WEDNESDAY: Coiled, Like a Snake Around her Young

BY SUSAN LAURENCOT

Copyright is held by the author.

BROKEN BLINDS, hanging at a 45-degree angle, allowed the sun to heat the room on the third floor of the Victorian apartment house. Light reflected off of three large tanks, each on a bookcase that lined the linen-coloured walls of the small office. The tanks added to the heat. The moisture from them collected on the window panes making it seem tropical, though the view from the window was that of snow, dank with the mud splatters of cars.

While the lease clearly stated no pets, no one seemed particularly troubled by the snakes that lived in these tanks. At the moment, only two had residents. The third resident, a Smooth Green Snake, was coiled around a woman’s forearm. “You’re an old girl,” Jenny, the woman, said to the snake. They sat at Jenny’s oak desk with her laptop and papers strewn around. A few pages were pinned to a corkboard on the wall behind them, but most of the pages lay on the floor, paper-clipped into sections.

Jenny kissed the triangulated face of the snake. “I’m not ready to say goodbye yet,” she whispered. “Hold on a little longer.” She brought the snake to her belly. “Say hello,” she said, then unwound the snake, petted her, swiveled to the right, and put Esmeralda back into the tank. She took off her oversized grey cardigan and tossed it to the corner, away from the papers. The gesture sent a ripple of air across the floor. Jenny put her socked foot on a pile to keep it from blowing away. She had to get back to writing her article, the one about global warming and the thermoregulation of reptile embryos. This was her chance to be published and her current obsession. She watched mother snakes with the intensity of God.

Jenny had been collecting snakes since she’d caught a small garter in the ferns in the backyard of the Connecticut home she shared with her mother, sister, Amy, and brother, Michael. She had seen the basking snake, quietly squatted beside it, and slowly reached for it, making a quick grasp around its neck. She let it dangle from her hands so she could inspect the tongue, which lashed in and out. Impulsively, she put the snake to her face, closed her eyes, and held it near enough to feel the flutter of the tongue on her lids. It sent little shivers down her neck. Jenny’s sister, Amy, screamed when she saw what Jenny was doing. Amy, the oldest of the three kids, was always screaming at something that either Jenny or their brother, Michael, was doing. Michael, the middle child, desperately wanted to be in charge; he saw this as his opportunity. Michael grabbed the snake and would have tossed it over the stonewall if Jenny had not cried as hard as she had. So, in spite of Amy or perhaps to spite Amy, he’d found an old Tupperware container and made a habitat, poking holes into their mother’s treasured lid. The garter, named Snakey, lived there for as long as it could before succumbing to the constraints of Tupperware and the not-so-gentle and constant handling by little hands. When Jenny woke one morning to find Snakey in full rigor mortis, she first ran to get Michael.

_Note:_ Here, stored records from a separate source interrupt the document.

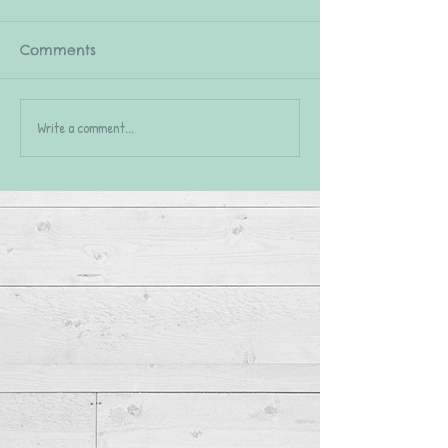
Comments
Write a comment...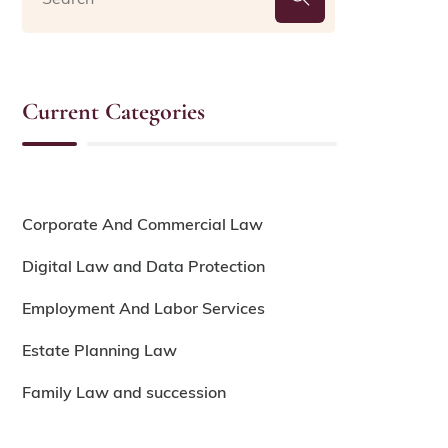
Current Categories
Corporate And Commercial Law
Digital Law and Data Protection
Employment And Labor Services
Estate Planning Law
Family Law and succession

Even at four and seven, they recognized death when they saw it. Amy had commandeered a full funeral, acting as priest, leading them in prayer while Michael and Jenny mourned.

“We’ll find you another snake,” Michael had said and put a comforting arm around Jenny’s small, shaking shoulders. Jenny had amassed a collection of garter snakes before she was 12. She’d upgraded from Tupperware to tanks. At 16, she purchased Esmeralda. Levar, a rainbow boa, was next — a Christmas gift from Michael, along with a 40-gallon tank, a heater, and a mouse. She’d spent long hours snuggling with Levar, who was more social than Esmeralda, often doing her homework with Levar draped around her. After Levar came Casa Bonita, the Brown House snake, and soon, her room had become more of a lab than a bedroom, which suited her. It kept Amy and her criticism out and invited in Michael and his admiration.

These snakes had followed Jenny into adulthood. Esmeralda, more social with age, remained Jenny’s favorite, though she’d be pained to say this out loud. Theo, her roommate and boyfriend, knew it, though, and sometimes forced her to say it. “Come on, you know you love her best,” he’d say. He sounded jealous to Jenny, but she dismissed the tone in his voice as playful. “Say it. Say, ‘I love Esmeralda most of all.’” He’d sometimes give her waist a squeeze, which he knew she hated. “Ticklish?” he’d ask as if he didn’t know.

“Stop! It hurts,” she’d say, though she kept a hint of a giggle in her voice. “OK, OK. I love Esmeralda best. OK? Stop now,” then she’d push him away, still smiling.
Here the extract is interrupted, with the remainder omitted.